E aqui começa a aventura literária. Estamos na década de 60 do século XX. O enredo surge, porque os EUA e os aliados perderam a II Guerra Mundial. Nesta dimensão de PKD, os alemães e os japoneses são as forças dominantes da civilização. Como consequência, a escravatura negra voltou e as pessoas são divididas por classes, consoante o seu nascimento. Numa demonstração de poder lunática, até o mar mediterrâneo foi dragado. Por fim, ainda que dominem a exploração do sistema solar, os alemães continuam a sua perseguição aos judeus.
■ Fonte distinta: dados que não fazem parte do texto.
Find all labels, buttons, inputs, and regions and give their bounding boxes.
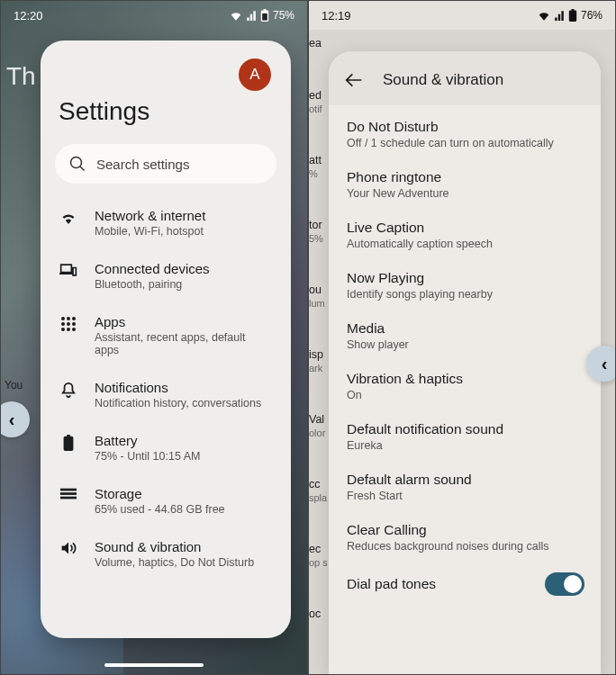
status-bar-right: 12:19 76% bbox=[309, 1, 615, 30]
battery-percent: 75% bbox=[273, 9, 294, 22]
sound-setting-row[interactable]: Default notification soundEureka bbox=[345, 411, 593, 462]
phone-left: 12:20 75% Th You A Settings Search setti… bbox=[0, 0, 308, 675]
row-sub: Notification history, conversations bbox=[95, 397, 273, 410]
gesture-bar[interactable] bbox=[104, 663, 204, 667]
sheet-body: Do Not DisturbOff / 1 schedule can turn … bbox=[329, 105, 601, 606]
bg-partial-row: ea bbox=[309, 37, 340, 50]
row-sub: On bbox=[347, 389, 584, 401]
search-input[interactable]: Search settings bbox=[55, 144, 276, 184]
sound-setting-row[interactable]: Clear CallingReduces background noises d… bbox=[345, 512, 593, 562]
row-title: Dial pad tones bbox=[347, 576, 545, 592]
bg-partial-you: You bbox=[1, 379, 37, 392]
status-icons: 76% bbox=[538, 9, 602, 22]
svg-rect-0 bbox=[262, 14, 267, 21]
sound-setting-row[interactable]: Dial pad tones bbox=[345, 562, 593, 606]
search-placeholder: Search settings bbox=[96, 157, 189, 172]
row-title: Now Playing bbox=[347, 270, 584, 286]
devices-icon bbox=[59, 263, 77, 277]
toggle-switch[interactable] bbox=[545, 572, 584, 596]
row-sub: Assistant, recent apps, default apps bbox=[95, 331, 273, 356]
row-title: Live Caption bbox=[347, 220, 584, 236]
status-time: 12:20 bbox=[14, 9, 43, 22]
battery-icon bbox=[63, 435, 74, 451]
row-sub: Identify songs playing nearby bbox=[347, 288, 584, 301]
row-sub: Volume, haptics, Do Not Disturb bbox=[95, 556, 273, 569]
wallpaper-text-peek: Th bbox=[6, 62, 36, 91]
row-sub: Fresh Start bbox=[347, 490, 584, 502]
row-title: Clear Calling bbox=[347, 522, 584, 538]
row-sub: Automatically caption speech bbox=[347, 238, 584, 250]
row-title: Storage bbox=[95, 486, 273, 501]
svg-point-3 bbox=[72, 317, 76, 320]
status-bar-left: 12:20 75% bbox=[1, 1, 307, 30]
svg-point-1 bbox=[61, 317, 65, 320]
battery-icon bbox=[260, 9, 269, 22]
svg-point-5 bbox=[67, 322, 70, 326]
signal-icon bbox=[554, 10, 565, 21]
avatar-button[interactable]: A bbox=[239, 58, 271, 91]
row-title: Phone ringtone bbox=[347, 169, 584, 185]
battery-icon bbox=[568, 9, 577, 22]
row-sub: Your New Adventure bbox=[347, 187, 584, 200]
sound-setting-row[interactable]: Do Not DisturbOff / 1 schedule can turn … bbox=[345, 109, 593, 159]
back-button[interactable] bbox=[345, 73, 363, 87]
svg-point-8 bbox=[67, 328, 70, 331]
phone-right: 12:19 76% eaedotifatt%tor5%oulumisparkVa… bbox=[308, 0, 616, 675]
settings-item-connected-devices[interactable]: Connected devicesBluetooth, pairing bbox=[51, 249, 280, 302]
bell-icon bbox=[61, 382, 76, 398]
sound-setting-row[interactable]: Default alarm soundFresh Start bbox=[345, 462, 593, 512]
row-sub: Eureka bbox=[347, 439, 584, 452]
svg-rect-10 bbox=[60, 489, 77, 491]
sheet-title: Sound & vibration bbox=[383, 71, 503, 89]
row-title: Sound & vibration bbox=[95, 539, 273, 554]
sound-icon bbox=[60, 541, 77, 555]
row-title: Apps bbox=[95, 314, 273, 329]
row-title: Do Not Disturb bbox=[347, 119, 584, 135]
row-sub: Mobile, Wi-Fi, hotspot bbox=[95, 225, 273, 238]
svg-point-7 bbox=[61, 328, 65, 331]
status-icons: 75% bbox=[230, 9, 294, 22]
chevron-left-icon: ‹ bbox=[9, 410, 15, 430]
avatar-initial: A bbox=[249, 66, 259, 84]
settings-item-network[interactable]: Network & internetMobile, Wi-Fi, hotspot bbox=[51, 196, 280, 249]
svg-point-6 bbox=[72, 322, 76, 326]
svg-rect-12 bbox=[60, 497, 77, 500]
row-title: Default notification sound bbox=[347, 421, 584, 437]
nav-handle-right[interactable]: ‹ bbox=[586, 346, 616, 382]
battery-percent: 76% bbox=[581, 9, 602, 22]
row-title: Battery bbox=[95, 433, 273, 448]
row-title: Notifications bbox=[95, 380, 273, 395]
settings-item-storage[interactable]: Storage65% used - 44.68 GB free bbox=[51, 474, 280, 527]
chevron-left-icon: ‹ bbox=[602, 354, 608, 374]
signal-icon bbox=[246, 10, 257, 21]
sound-setting-row[interactable]: Now PlayingIdentify songs playing nearby bbox=[345, 260, 593, 310]
row-title: Vibration & haptics bbox=[347, 371, 584, 387]
row-sub: Off / 1 schedule can turn on automatical… bbox=[347, 137, 584, 149]
sound-setting-row[interactable]: MediaShow player bbox=[345, 310, 593, 361]
svg-point-9 bbox=[72, 328, 76, 331]
row-title: Media bbox=[347, 320, 584, 337]
row-title: Network & internet bbox=[95, 208, 273, 223]
apps-icon bbox=[60, 316, 77, 332]
page-title: Settings bbox=[59, 97, 280, 126]
settings-item-battery[interactable]: Battery75% - Until 10:15 AM bbox=[51, 421, 280, 474]
row-sub: 65% used - 44.68 GB free bbox=[95, 503, 273, 516]
row-sub: Bluetooth, pairing bbox=[95, 278, 273, 291]
arrow-back-icon bbox=[345, 73, 363, 87]
sound-setting-row[interactable]: Live CaptionAutomatically caption speech bbox=[345, 210, 593, 260]
sound-setting-row[interactable]: Vibration & hapticsOn bbox=[345, 361, 593, 411]
svg-rect-11 bbox=[60, 492, 77, 495]
settings-item-notifications[interactable]: NotificationsNotification history, conve… bbox=[51, 368, 280, 421]
svg-point-2 bbox=[67, 317, 70, 320]
sound-setting-row[interactable]: Phone ringtoneYour New Adventure bbox=[345, 159, 593, 210]
row-sub: Reduces background noises during calls bbox=[347, 540, 584, 553]
settings-item-apps[interactable]: AppsAssistant, recent apps, default apps bbox=[51, 302, 280, 368]
row-title: Connected devices bbox=[95, 261, 273, 276]
settings-card: A Settings Search settings Network & int… bbox=[41, 40, 291, 638]
search-icon bbox=[69, 156, 86, 172]
sheet-header: Sound & vibration bbox=[329, 51, 601, 105]
row-sub: 75% - Until 10:15 AM bbox=[95, 450, 273, 463]
settings-item-sound[interactable]: Sound & vibrationVolume, haptics, Do Not… bbox=[51, 527, 280, 580]
wifi-icon bbox=[59, 210, 77, 224]
row-title: Default alarm sound bbox=[347, 472, 584, 488]
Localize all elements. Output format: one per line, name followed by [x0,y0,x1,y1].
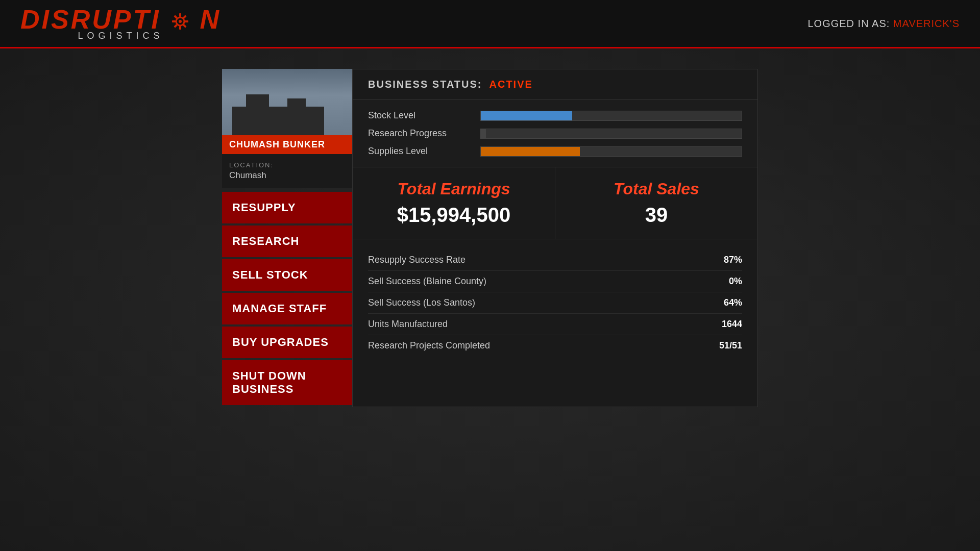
buy-upgrades-button[interactable]: Buy Upgrades [222,327,352,358]
total-earnings-value: $15,994,500 [368,204,540,227]
svg-point-1 [179,20,182,23]
svg-rect-8 [172,20,176,22]
earnings-section: Total Earnings $15,994,500 Total Sales 3… [353,167,757,239]
supplies-level-label: Supplies Level [368,146,470,157]
stock-level-bar [480,111,742,121]
location-box: LOCATION: Chumash [222,154,352,188]
content-wrapper: Chumash Bunker LOCATION: Chumash Resuppl… [222,69,758,407]
header: DISRUPTI N LOGISTICS LOGGED IN AS: Maver… [0,0,980,48]
svg-rect-6 [179,26,181,30]
stat-row-4: Research Projects Completed 51/51 [368,335,742,356]
stat-value-2: 64% [724,297,742,308]
total-sales-box: Total Sales 39 [555,167,757,239]
stat-value-0: 87% [724,255,742,265]
stat-value-1: 0% [729,276,742,287]
research-progress-label: Research Progress [368,128,470,139]
total-sales-value: 39 [571,204,742,227]
progress-section: Stock Level Research Progress Supplies L… [353,100,757,167]
total-earnings-title: Total Earnings [368,180,540,198]
gear-icon [171,12,189,31]
sell-stock-button[interactable]: Sell Stock [222,259,352,291]
stat-label-2: Sell Success (Los Santos) [368,297,475,308]
stat-row-0: Resupply Success Rate 87% [368,249,742,271]
stat-row-3: Units Manufactured 1644 [368,314,742,335]
manage-staff-button[interactable]: Manage Staff [222,293,352,324]
stat-label-1: Sell Success (Blaine County) [368,276,486,287]
resupply-button[interactable]: Resupply [222,192,352,223]
bunker-image [222,69,352,135]
stat-row-2: Sell Success (Los Santos) 64% [368,292,742,314]
stock-level-fill [481,111,572,120]
supplies-level-fill [481,147,580,156]
stat-label-3: Units Manufactured [368,319,448,330]
stock-level-label: Stock Level [368,110,470,121]
business-status-value: ACTIVE [489,79,533,90]
stats-section: Resupply Success Rate 87% Sell Success (… [353,239,757,366]
total-sales-title: Total Sales [571,180,742,198]
right-panel: BUSINESS STATUS: ACTIVE Stock Level Rese… [352,69,758,407]
stat-label-4: Research Projects Completed [368,340,490,351]
svg-rect-4 [185,20,188,22]
location-label: LOCATION: [229,161,345,169]
research-progress-bar [480,129,742,139]
username-label: Maverick's [893,18,960,29]
stat-row-1: Sell Success (Blaine County) 0% [368,271,742,292]
bunker-name: Chumash Bunker [222,135,352,154]
research-button[interactable]: Research [222,226,352,257]
login-prefix: LOGGED IN AS: [807,18,890,29]
supplies-level-bar [480,146,742,157]
total-earnings-box: Total Earnings $15,994,500 [353,167,555,239]
shut-down-button[interactable]: Shut Down Business [222,360,352,405]
logo: DISRUPTI N LOGISTICS [20,6,221,41]
left-panel: Chumash Bunker LOCATION: Chumash Resuppl… [222,69,352,407]
logo-subtitle: LOGISTICS [78,31,164,41]
research-progress-fill [481,129,486,138]
stat-value-4: 51/51 [719,340,742,351]
location-value: Chumash [229,170,345,181]
business-status-label: BUSINESS STATUS: [368,79,482,90]
stock-level-row: Stock Level [368,110,742,121]
research-progress-row: Research Progress [368,128,742,139]
stat-value-3: 1644 [722,319,742,330]
stat-label-0: Resupply Success Rate [368,255,465,265]
main-content: Chumash Bunker LOCATION: Chumash Resuppl… [0,48,980,551]
status-bar: BUSINESS STATUS: ACTIVE [353,69,757,100]
logo-title: DISRUPTI N [20,6,221,33]
supplies-level-row: Supplies Level [368,146,742,157]
svg-rect-2 [179,13,181,17]
login-info: LOGGED IN AS: Maverick's [807,18,960,30]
O aspecto menos positivo do enredo, mas que não influencia a qualidade desta obra fantástica, revela-se na (quase) inexistência do próprio enredo. As várias personagens, que se vão tornando mais ou menos preponderantes, seguem duas linhas diferenciadas. Aqui reside a minha própria visão do livro – acredito que não existam duas visões semelhantes. Um dos caminhos leva-nos para um enredo político. Aqui, o enredo ganha alguma alma, porque existe a possibilidade de fazer a diferença numa história criada por PKD. O segundo caminho segue um caminho bastante subjectivo, onde o autor parece dar relevo a uma ideia de pluralidade. Não estamos sozinhos e a nossa realidade é escrita, passado, presente ou futuro, através de uma entidade invisível. Aqui, confesso, está a beleza do livro. Muito mais do que o ambiente distópico criado, menor do que em outras obras, o discurso do autor leva o leitor a uma introspecção curiosa. Será que o ser humano necessita de seguir o caminho escrito numa obra de relevo? Ou em duas? O que aconteceria se o mundo se libertasse dessas amarras intelectuais e mentais? O caminho seria o mesmo? É um livro indispensável.